Top of Data for review

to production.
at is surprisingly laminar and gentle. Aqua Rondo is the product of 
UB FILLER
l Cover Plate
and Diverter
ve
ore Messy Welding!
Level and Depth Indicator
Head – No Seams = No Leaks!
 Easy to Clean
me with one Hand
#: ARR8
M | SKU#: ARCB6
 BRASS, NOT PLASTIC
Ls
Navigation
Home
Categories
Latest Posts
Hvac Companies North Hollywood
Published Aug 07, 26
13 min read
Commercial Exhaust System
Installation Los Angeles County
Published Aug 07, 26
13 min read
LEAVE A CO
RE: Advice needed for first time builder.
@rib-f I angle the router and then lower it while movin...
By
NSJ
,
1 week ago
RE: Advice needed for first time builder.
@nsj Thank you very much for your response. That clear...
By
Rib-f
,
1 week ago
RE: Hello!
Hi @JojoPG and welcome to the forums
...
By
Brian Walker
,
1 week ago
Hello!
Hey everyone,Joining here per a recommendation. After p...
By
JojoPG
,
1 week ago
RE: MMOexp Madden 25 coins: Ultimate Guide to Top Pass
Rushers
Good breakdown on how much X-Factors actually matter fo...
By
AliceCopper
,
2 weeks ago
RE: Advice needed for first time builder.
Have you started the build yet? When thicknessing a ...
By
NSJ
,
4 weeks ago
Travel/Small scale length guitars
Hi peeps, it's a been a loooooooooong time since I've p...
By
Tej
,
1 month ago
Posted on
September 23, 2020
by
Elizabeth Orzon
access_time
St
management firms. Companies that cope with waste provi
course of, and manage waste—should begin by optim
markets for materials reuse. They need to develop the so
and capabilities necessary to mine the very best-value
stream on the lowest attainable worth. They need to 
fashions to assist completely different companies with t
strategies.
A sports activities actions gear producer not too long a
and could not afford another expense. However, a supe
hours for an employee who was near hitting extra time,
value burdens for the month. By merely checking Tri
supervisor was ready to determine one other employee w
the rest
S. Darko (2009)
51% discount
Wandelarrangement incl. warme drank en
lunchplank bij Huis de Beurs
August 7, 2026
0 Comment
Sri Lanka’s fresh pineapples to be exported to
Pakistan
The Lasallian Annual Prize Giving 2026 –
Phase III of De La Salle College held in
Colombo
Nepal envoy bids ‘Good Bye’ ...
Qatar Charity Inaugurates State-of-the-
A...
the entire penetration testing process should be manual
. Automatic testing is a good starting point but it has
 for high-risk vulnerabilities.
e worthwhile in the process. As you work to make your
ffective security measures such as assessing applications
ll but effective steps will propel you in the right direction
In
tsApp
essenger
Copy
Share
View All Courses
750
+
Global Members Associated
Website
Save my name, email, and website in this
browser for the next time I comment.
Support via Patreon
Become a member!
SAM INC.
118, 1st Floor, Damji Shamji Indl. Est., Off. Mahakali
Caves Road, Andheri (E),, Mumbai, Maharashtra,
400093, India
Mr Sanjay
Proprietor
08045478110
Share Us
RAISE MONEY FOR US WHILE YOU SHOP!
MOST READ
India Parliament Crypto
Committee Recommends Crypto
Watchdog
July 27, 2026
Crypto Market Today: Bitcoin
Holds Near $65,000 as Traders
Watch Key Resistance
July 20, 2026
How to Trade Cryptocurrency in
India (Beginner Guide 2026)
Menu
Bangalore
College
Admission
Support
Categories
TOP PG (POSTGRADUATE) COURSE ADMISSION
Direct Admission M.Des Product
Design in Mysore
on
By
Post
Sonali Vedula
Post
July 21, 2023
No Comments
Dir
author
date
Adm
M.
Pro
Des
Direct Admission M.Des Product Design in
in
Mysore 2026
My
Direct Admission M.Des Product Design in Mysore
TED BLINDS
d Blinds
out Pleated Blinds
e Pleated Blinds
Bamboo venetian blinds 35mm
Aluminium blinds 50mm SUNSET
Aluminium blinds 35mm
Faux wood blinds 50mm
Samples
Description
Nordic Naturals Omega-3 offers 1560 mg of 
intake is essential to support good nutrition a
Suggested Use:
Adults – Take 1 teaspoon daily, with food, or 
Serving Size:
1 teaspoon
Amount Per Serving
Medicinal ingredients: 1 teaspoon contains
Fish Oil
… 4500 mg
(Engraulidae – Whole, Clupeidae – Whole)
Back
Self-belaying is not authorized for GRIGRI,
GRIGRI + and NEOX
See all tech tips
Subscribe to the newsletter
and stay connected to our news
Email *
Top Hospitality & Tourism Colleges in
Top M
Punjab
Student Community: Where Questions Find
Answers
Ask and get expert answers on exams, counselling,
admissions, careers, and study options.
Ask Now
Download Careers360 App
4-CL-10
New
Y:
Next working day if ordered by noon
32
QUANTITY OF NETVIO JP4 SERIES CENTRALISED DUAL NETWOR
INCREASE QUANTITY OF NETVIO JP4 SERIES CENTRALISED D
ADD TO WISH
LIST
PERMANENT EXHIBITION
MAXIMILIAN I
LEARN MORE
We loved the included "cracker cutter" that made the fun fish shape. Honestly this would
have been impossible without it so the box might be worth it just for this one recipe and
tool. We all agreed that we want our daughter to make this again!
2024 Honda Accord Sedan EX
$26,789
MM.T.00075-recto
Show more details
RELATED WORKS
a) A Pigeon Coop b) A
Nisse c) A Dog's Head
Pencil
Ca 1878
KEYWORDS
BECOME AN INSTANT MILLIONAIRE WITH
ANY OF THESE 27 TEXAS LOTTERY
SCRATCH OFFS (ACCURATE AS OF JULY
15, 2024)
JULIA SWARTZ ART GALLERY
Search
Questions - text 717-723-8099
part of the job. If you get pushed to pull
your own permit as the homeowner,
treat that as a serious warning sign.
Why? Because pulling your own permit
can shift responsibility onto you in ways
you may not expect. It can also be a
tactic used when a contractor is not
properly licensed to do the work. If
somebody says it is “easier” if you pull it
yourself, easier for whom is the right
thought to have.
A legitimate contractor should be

Bottom of Data for review

• [Exercise aim]
Copy out every line of the data that includes the word "should".

• [Answer to the problem]
course of, and manage waste—should begin by optim
the entire penetration testing process should be manual
A legitimate contractor should be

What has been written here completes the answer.